The other day, I was speaking with a couple of my friends – one of whom knows she has to report sexperiences, the other who I speak alot about sexual health with in a more Public Health, education, impersonal kinda way – and sex came up (as it always does in my cozy basement apartment). Specifically the awkwardness of conversations with (potential) partners about getting tested separately or together came up. And it got me thinking about how in a (/my) world where sex is everywhere, there are so many important conversations about sex that people aren’t (/i’m not) having.
So begins the awkward/honest/necessary-conversations-that-my-mother-never-told-me-how-to-have (and by my mother I mean my mother, my friends, the tv shows that raised me, etc.):
- Have you been tested?
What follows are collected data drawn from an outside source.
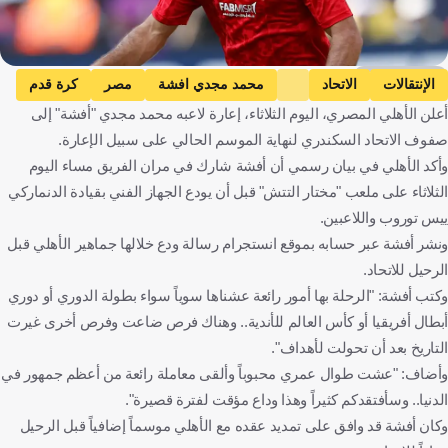
Getty Images
الإنتقالات
الاتحاد
محمد مجدي افشة
مصر
كرة قدم
أعلن الأهلي المصري، اليوم الثلاثاء، إعارة لاعبه محمد مجدي "أفشة" إلى
صفوف الاتحاد السكندري لنهاية الموسم الحالي على سبيل الإعارة.
وأكد الأهلي في بيان رسمي أن أفشة شارك في مران الفريق مساء اليوم
الثلاثاء على ملعب "مختار التتش" قبل أن يودع الجهاز الفني بقيادة الدنماركي
ييس توروب واللاعبين.
ونشر أفشة عبر حسابه بموقع انستجرام رسالة ودع خلالها جماهير الأهلي قبل
الرحيل للاتحاد.
وكتب أفشة: "الرحلة بها أمور رائعة عشناها سوياً سواء بطولة الدوري أو دوري
أبطال أفريقيا أو كأس العالم للأندية.. وهناك فرص ضاعت وفرص أخرى غيرت
التاريخ بعد أن تحولت لأهداف".
وأضاف: "عشت طوال عمري محبوباً وألقى معاملة رائعة من أعظم جمهور في
الدنيا.. وسأفتقدكم كثيراً وهذا وداع مؤقت لفترة قصيرة".
وكان أفشة قد وافق على تمديد عقده مع الأهلي موسماً إضافياً قبل الرحيل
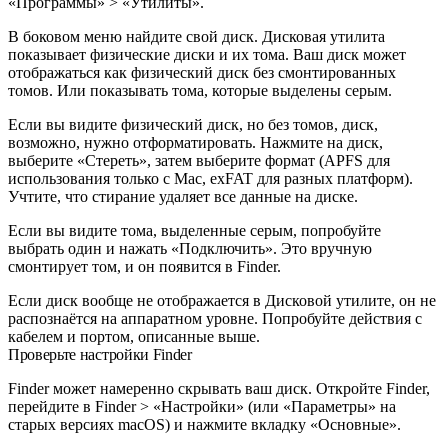
«Программы» > «Утилиты».
В боковом меню найдите свой диск. Дисковая утилита
показывает физические диски и их тома. Ваш диск может
отображаться как физический диск без смонтированных
томов. Или показывать тома, которые выделены серым.
Если вы видите физический диск, но без томов, диск,
возможно, нужно отформатировать. Нажмите на диск,
выберите «Стереть», затем выберите формат (APFS для
использования только с Mac, exFAT для разных платформ).
Учтите, что стирание удаляет все данные на диске.
Если вы видите тома, выделенные серым, попробуйте
выбрать один и нажать «Подключить». Это вручную
смонтирует том, и он появится в Finder.
Если диск вообще не отображается в Дисковой утилите, он не
распознаётся на аппаратном уровне. Попробуйте действия с
кабелем и портом, описанные выше.
Проверьте настройки Finder
Finder может намеренно скрывать ваш диск. Откройте Finder,
перейдите в Finder > «Настройки» (или «Параметры» на
старых версиях macOS) и нажмите вкладку «Основные».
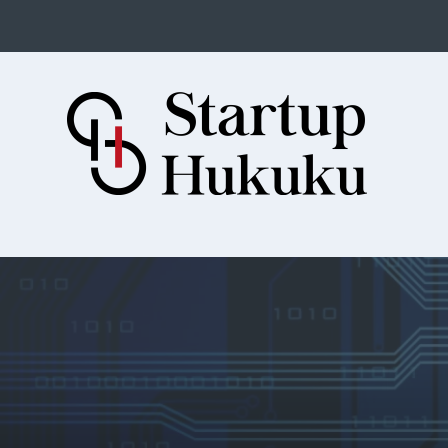
Startup Hukuku
Startuplar için Hukuk, Hukukçular
için Startuplar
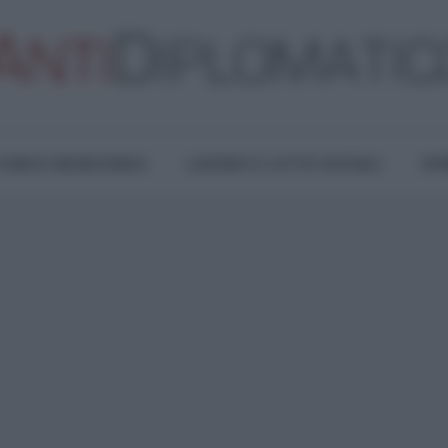
TURA E RESISTENZA
LAVORO E LOTTE SOCIALI
OPI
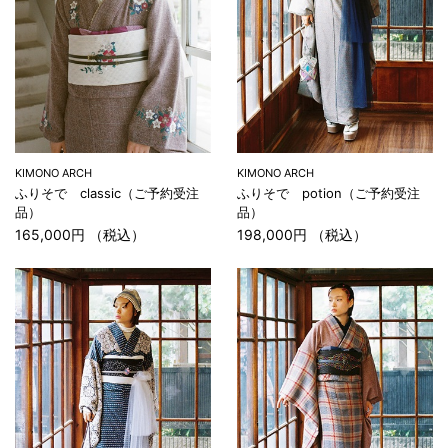
KIMONO ARCH
KIMONO ARCH
ふりそで classic（ご予約受注
ふりそで potion（ご予約受注
品）
品）
165,000円 （税込）
198,000円 （税込）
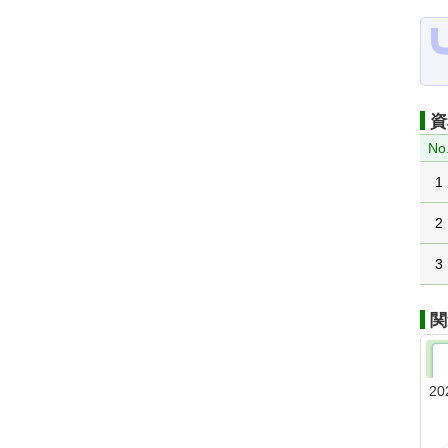
資
No
1
2
3
関
20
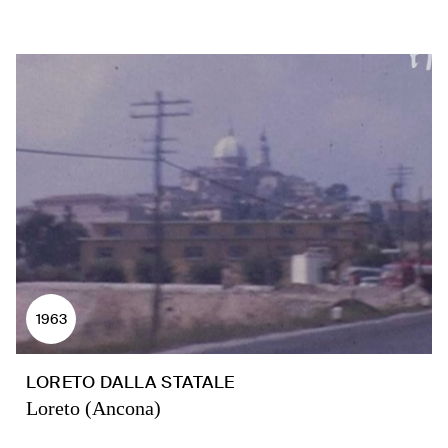
1963
LORETO DALLA STATALE
Loreto (Ancona)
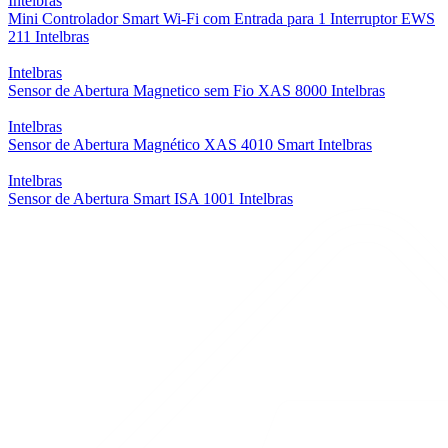
Intelbras
Mini Controlador Smart Wi-Fi com Entrada para 1 Interruptor EWS
211 Intelbras
Intelbras
Sensor de Abertura Magnetico sem Fio XAS 8000 Intelbras
Intelbras
Sensor de Abertura Magnético XAS 4010 Smart Intelbras
Intelbras
Sensor de Abertura Smart ISA 1001 Intelbras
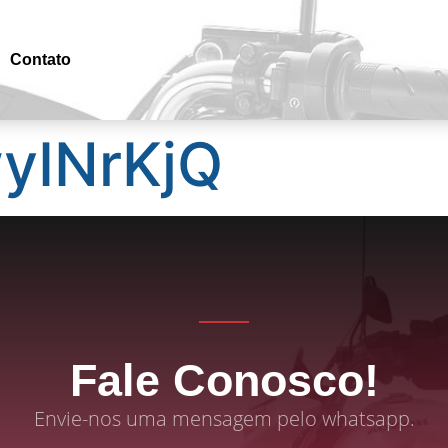
Contato
INrKjQ
Fale Conosco!
Envie-nos uma mensagem pelo whatsapp.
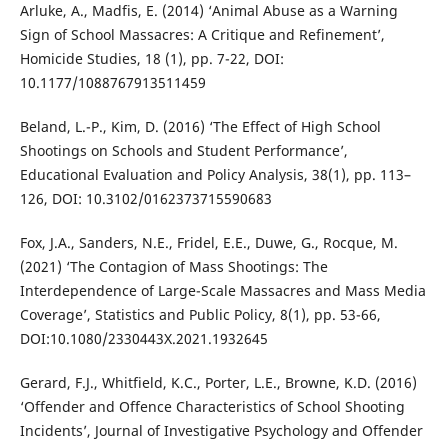
Arluke, A., Madfis, E. (2014) ‘Animal Abuse as a Warning
Sign of School Massacres: A Critique and Refinement’,
Homicide Studies, 18 (1), pp. 7-22, DOI:
10.1177/1088767913511459
Beland, L.-P., Kim, D. (2016) ‘The Effect of High School
Shootings on Schools and Student Performance’,
Educational Evaluation and Policy Analysis, 38(1), pp. 113–
126, DOI: 10.3102/0162373715590683
Fox, J.A., Sanders, N.E., Fridel, E.E., Duwe, G., Rocque, M.
(2021) ‘The Contagion of Mass Shootings: The
Interdependence of Large-Scale Massacres and Mass Media
Coverage’, Statistics and Public Policy, 8(1), pp. 53-66,
DOI:10.1080/2330443X.2021.1932645
Gerard, F.J., Whitfield, K.C., Porter, L.E., Browne, K.D. (2016)
‘Offender and Offence Characteristics of School Shooting
Incidents’, Journal of Investigative Psychology and Offender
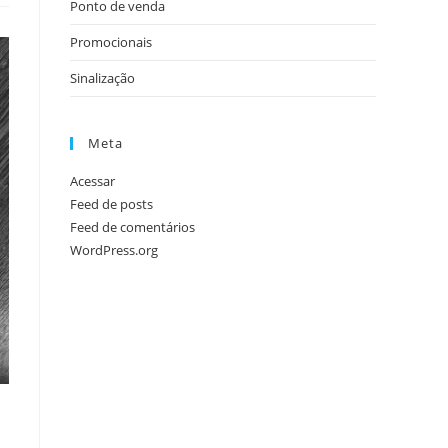
Ponto de venda
Promocionais
Sinalização
Meta
Acessar
Feed de posts
Feed de comentários
WordPress.org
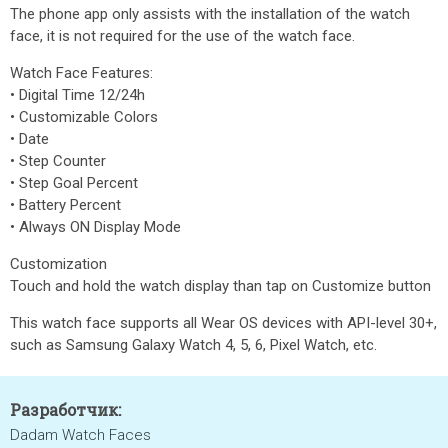
The phone app only assists with the installation of the watch
face, it is not required for the use of the watch face.
Watch Face Features:
• Digital Time 12/24h
• Customizable Colors
• Date
• Step Counter
• Step Goal Percent
• Battery Percent
• Always ON Display Mode
Customization
Touch and hold the watch display than tap on Customize button
This watch face supports all Wear OS devices with API-level 30+,
such as Samsung Galaxy Watch 4, 5, 6, Pixel Watch, etc.
Разработчик:
Dadam Watch Faces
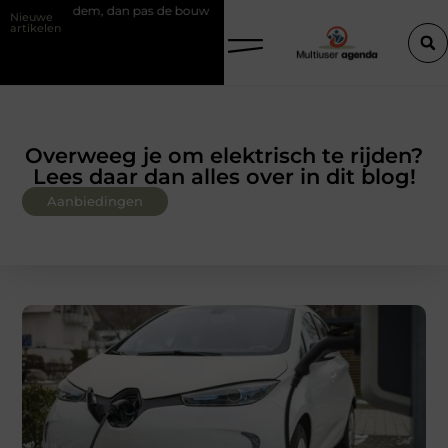
an pas de bouw
Slim kiezen voor wisselweer met een tussenjas
V
Nieuwe
artikelen
Overweeg je om elektrisch te rijden?
Lees daar dan alles over in dit blog!
Aanbiedingen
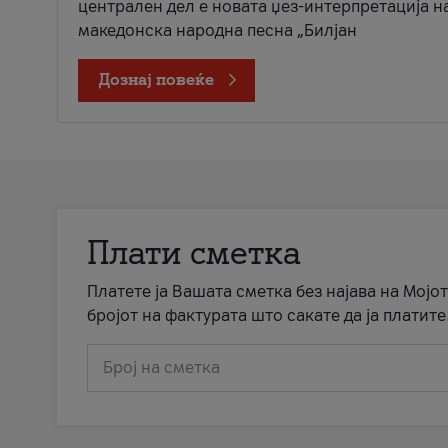
централен дел е новата џез-интерпретација н
македонска народна песна „Билјан
Дознај повеќе
Плати сметка
Платете ја Вашата сметка без најава на Мојот
бројот на фактурата што сакате да ја платите
Број на сметка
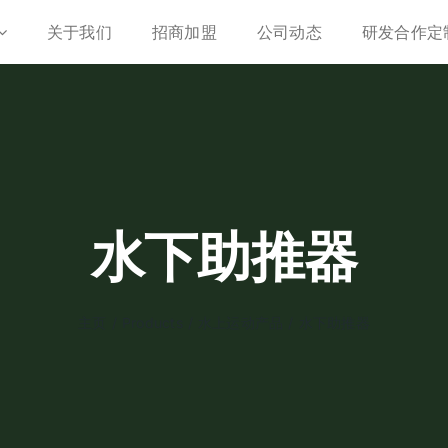
关于我们
招商加盟
公司动态
研发合作定
水下助推器
主页
/
Products
/
水上运动产品
/
水下助推器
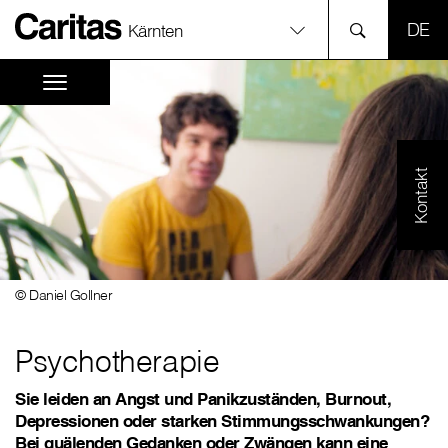
SPR
Kärnten
Kontakt
© Daniel Gollner
Psychotherapie
Sie leiden an Angst und Panikzuständen, Burnout,
Depressionen oder starken Stimmungsschwankungen?
Bei quälenden Gedanken oder Zwängen kann eine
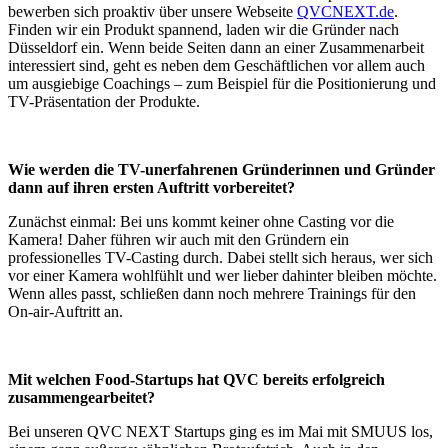
bewerben sich proaktiv über unsere Webseite
QVCNEXT.de
.
Finden wir ein Produkt spannend, laden wir die Gründer nach
Düsseldorf ein. Wenn beide Seiten dann an einer Zusammenarbeit
interessiert sind, geht es neben dem Geschäftlichen vor allem auch
um ausgiebige Coachings – zum Beispiel für die Positionierung und
TV-Präsentation der Produkte.
Wie werden die TV-unerfahrenen Gründerinnen und Gründer
dann auf ihren ersten Auftritt vorbereitet?
Zunächst einmal: Bei uns kommt keiner ohne Casting vor die
Kamera! Daher führen wir auch mit den Gründern ein
professionelles TV-Casting durch. Dabei stellt sich heraus, wer sich
vor einer Kamera wohlfühlt und wer lieber dahinter bleiben möchte.
Wenn alles passt, schließen dann noch mehrere Trainings für den
On-air-Auftritt an.
Mit welchen Food-Startups hat QVC bereits erfolgreich
zusammengearbeitet?
Bei unseren QVC NEXT Startups ging es im Mai mit SMUUS los,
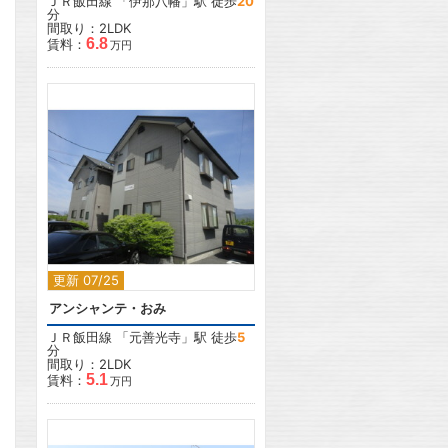
ＪＲ飯田線
「
伊那八幡
」駅 徒歩
20
分
間取り：2LDK
6.8
賃料：
万円
2
更新 07/25
アンシャンテ・おみ
ＪＲ飯田線
「
元善光寺
」駅 徒歩
5
分
間取り：2LDK
5.1
賃料：
万円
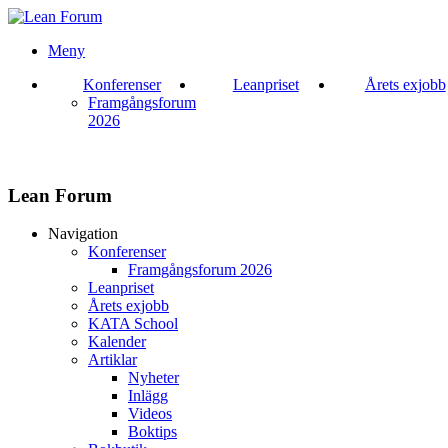
Meny
Konferenser
Leanpriset
Årets exjobb
Framgångsforum
2026
Lean Forum
Navigation
Konferenser
Framgångsforum 2026
Leanpriset
Årets exjobb
KATA School
Kalender
Artiklar
Nyheter
Inlägg
Videos
Boktips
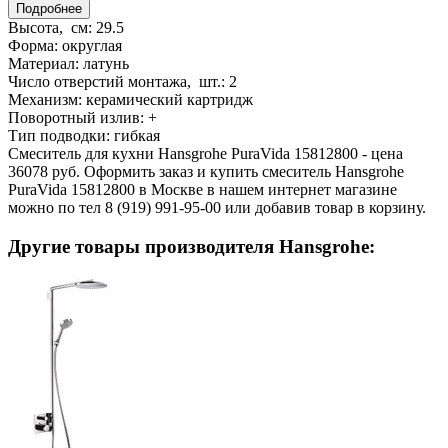
Подробнее
Высота, см:
29.5
Форма:
округлая
Материал:
латунь
Число отверстий монтажа, шт.:
2
Механизм:
керамический картридж
Поворотный излив:
+
Тип подводки:
гибкая
Смеситель для кухни Hansgrohe PuraVida 15812800 - цена
36078 руб. Оформить заказ и купить смеситель Hansgrohe
PuraVida 15812800 в Москве в нашем интернет магазине
можно по тел 8 (919) 991-95-00 или добавив товар в корзину.
Другие товары производителя Hansgrohe:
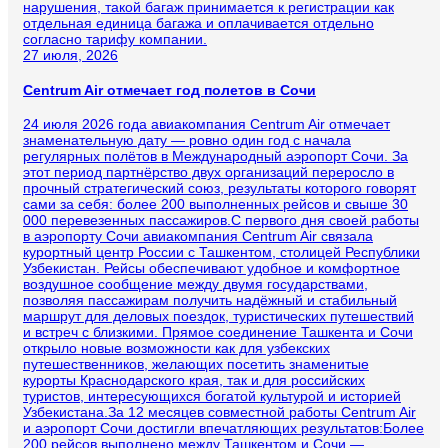
нарушения, такой багаж принимается к регистрации как
отдельная единица багажа и оплачивается отдельно
согласно тарифу компании.
27 июля, 2026
Centrum Air отмечает год полетов в Сочи
24 июля 2026 года авиакомпания Centrum Air отмечает
знаменательную дату — ровно один год с начала
регулярных полётов в Международный аэропорт Сочи. За
этот период партнёрство двух организаций переросло в
прочный стратегический союз, результаты которого говорят
сами за себя: более 200 выполненных рейсов и свыше 30
000 перевезенных пассажиров.С первого дня своей работы
в аэропорту Сочи авиакомпания Centrum Air связала
курортный центр России с Ташкентом, столицей Республики
Узбекистан. Рейсы обеспечивают удобное и комфортное
воздушное сообщение между двумя государствами,
позволяя пассажирам получить надёжный и стабильный
маршрут для деловых поездок, туристических путешествий
и встреч с близкими. Прямое соединение Ташкента и Сочи
открыло новые возможности как для узбекских
путешественников, желающих посетить знаменитые
курорты Краснодарского края, так и для российских
туристов, интересующихся богатой культурой и историей
Узбекистана.За 12 месяцев совместной работы Centrum Air
и аэропорт Сочи достигли впечатляющих результатов:Более
200 рейсов выполнено между Ташкентом и Сочи —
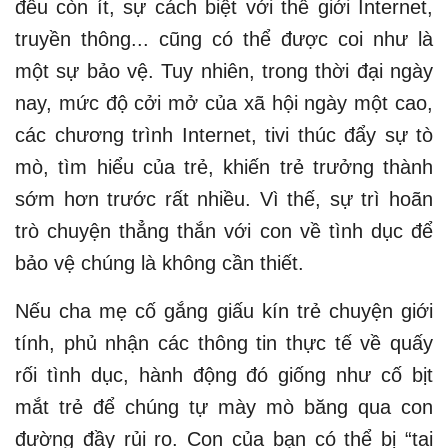
đều còn ít, sự cách biệt với thế giới Internet,
truyền thông... cũng có thể được coi như là
một sự bảo vệ. Tuy nhiên, trong thời đại ngày
nay, mức độ cởi mở của xã hội ngày một cao,
các chương trình Internet, tivi thúc đẩy sự tò
mò, tìm hiểu của trẻ, khiến trẻ trưởng thành
sớm hơn trước rất nhiều. Vì thế, sự trì hoãn
trò chuyện thẳng thắn với con về tình dục để
bảo vệ chúng là không cần thiết.
Nếu cha mẹ cố gắng giấu kín trẻ chuyện giới
tính, phủ nhận các thông tin thực tế về quấy
rối tình dục, hành động đó giống như cố bịt
mắt trẻ để chúng tự mày mò băng qua con
đường đầy rủi ro. Con của bạn có thể bị “tai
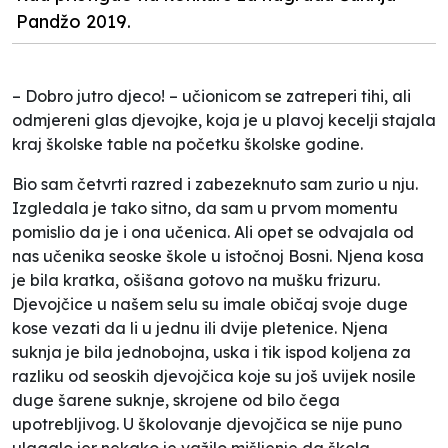
Pandžo 2019.
– Dobro jutro djeco! – učionicom se zatreperi tihi, ali
odmjereni glas djevojke, koja je u plavoj kecelji stajala
kraj školske table na početku školske godine.
Bio sam četvrti razred i zabezeknuto sam zurio u nju.
Izgledala je tako sitno, da sam u prvom momentu
pomislio da je i ona učenica. Ali opet se odvajala od
nas učenika seoske škole u istočnoj Bosni. Njena kosa
je bila kratka, ošišana gotovo na mušku frizuru.
Djevojčice u našem selu su imale običaj svoje duge
kose vezati da li u jednu ili dvije pletenice. Njena
suknja je bila jednobojna, uska i tik ispod koljena za
razliku od seoskih djevojčica koje su još uvijek nosile
duge šarene suknje, skrojene od bilo čega
upotrebljivog. U školovanje djevojčica se nije puno
ulagalo jer nekako je važilo mišljenje da škola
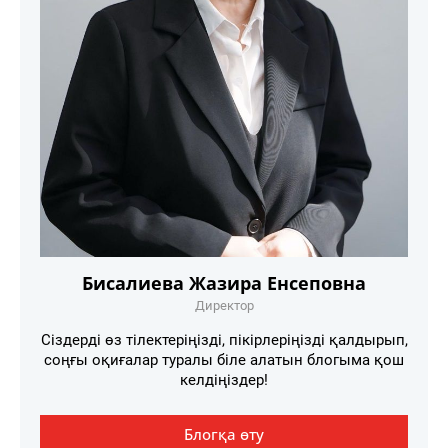
Бисалиева Жазира Енсеповна
Директор
Сіздерді өз тілектеріңізді, пікірлеріңізді қалдырып,
соңғы оқиғалар туралы біле алатын блогыма қош
келдіңіздер!
Блогқа өту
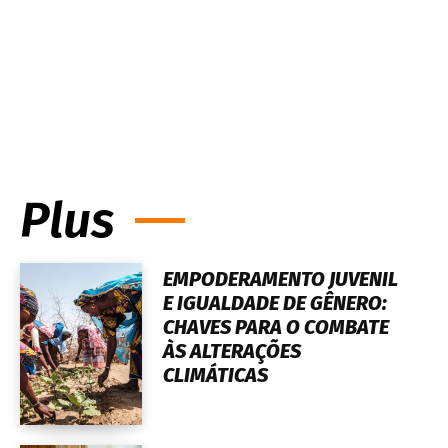
Plus
EMPODERAMENTO JUVENIL
E IGUALDADE DE GÊNERO:
CHAVES PARA O COMBATE
ÀS ALTERAÇÕES
CLIMÁTICAS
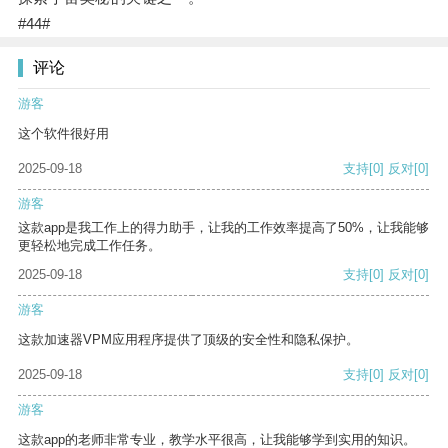
#44#
评论
游客
这个软件很好用
2025-09-18
支持
[0]
反对
[0]
游客
这款app是我工作上的得力助手，让我的工作效率提高了50%，让我能够
更轻松地完成工作任务。
2025-09-18
支持
[0]
反对
[0]
游客
这款加速器VPM应用程序提供了顶级的安全性和隐私保护。
2025-09-18
支持
[0]
反对
[0]
游客
这款app的老师非常专业，教学水平很高，让我能够学到实用的知识。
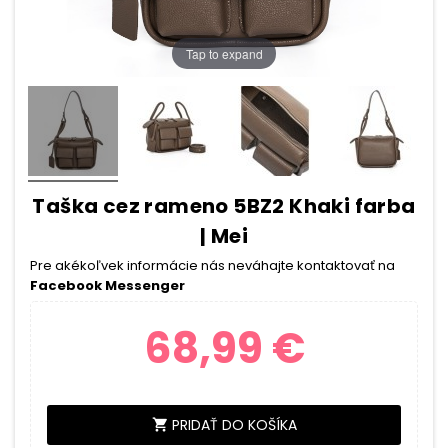
Tap to expand
Taška cez rameno 5BZ2 Khaki farba
| Mei
Pre akékoľvek informácie nás neváhajte kontaktovať na
Facebook Messenger
68,99 €
PRIDAŤ DO KOŠÍKA
shopping_cart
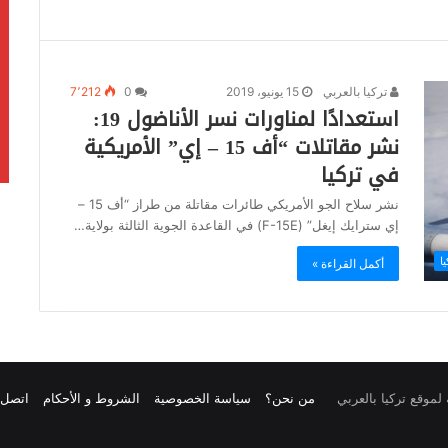
تركيا بالعربي
15 يونيو، 2019
0
7٬212
استعدادًا لمناورات نسر الأناضول 19:
نشر مقاتلات “أف 15 – إي” الأمريكية
في تركيا
نشر سلاح الجو الأمريكي طائرات مقاتلة من طراز “أف 15 –
إي سترايك إيغل” (F-15E) في القاعدة الجوية الثالثة بولاية…
يا
أكمل القراءة »
من نحن؟
سياسة الخصوصية
الشروط و الأحكام
اتصل ب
This is a conversation I don’t know how to start without being ridiculously awkward, blushing and making a lot of disclaimers and saying “ummm” alot before I even say anything. I’ve heard it suggested so many times at sexual health workshops, in female sexual empowerment books I love, that going to get tested together is a great date idea. I actually do believe that. I even suggest it to friends. Have I ever done it? No! People engage in unprotected sex on a regular (sometimes we seem to forget the word following “oral” is “sex”) without ever having conversations with their partner(s) about when the least time they were tested was, who they’ve had sex with since (here it’s sometimes necessary to define “sex” for the person) and what protection (if any) was used.
- Should we stop using condoms? Although this has never been a necessary conversation in any of my experiences, I’ve had many friends who are in serious relationships and never know when/how to have that conversation. So one day they run out of condoms, they just never get around to buying more and they never have a conversation. A few things to think about when you are thinking about stopping using STI protection are when was the last time you each had sex with someone else (some STI’s can take months to show up on a test), how often are the two of you going to get tested because often the more we care about someone the harder it might be to tell them something that disappoints them (like ooops you cheated), and do you trust this person with your life cuz some STI’s are forever, and that just leads to even more awkward responsible conversations with future partners.
- Did you like it? Not in the way that’s soliciting ego-stroking during post-coital cuddle. But the multi-part question that solicits information to get you on the pathway to better sex: a) what did you like? so you can continue to do/do more of it. b) what didn’t you like? so you can cut that shit out or do it better. c) what would you like to do/have done that didn’t happen? so that if you and the person are both comfortable with doing it, you can add that move/act/action to your (ever expanding) repertoire.
I’m sure there are many more conversations my mother, Friends and Girlfriends didn’t tell me how to have, but I think those are three pretty important ones. The world would have you think (well at least I thought growing up in my world) good sex would be easy. But I’m realising more and more through my sexperiences and those of my friends that it requires so much communication and so many awkwardly scripted moments and conversations. But I’m learning. And I’d like to believe it’s all worth it.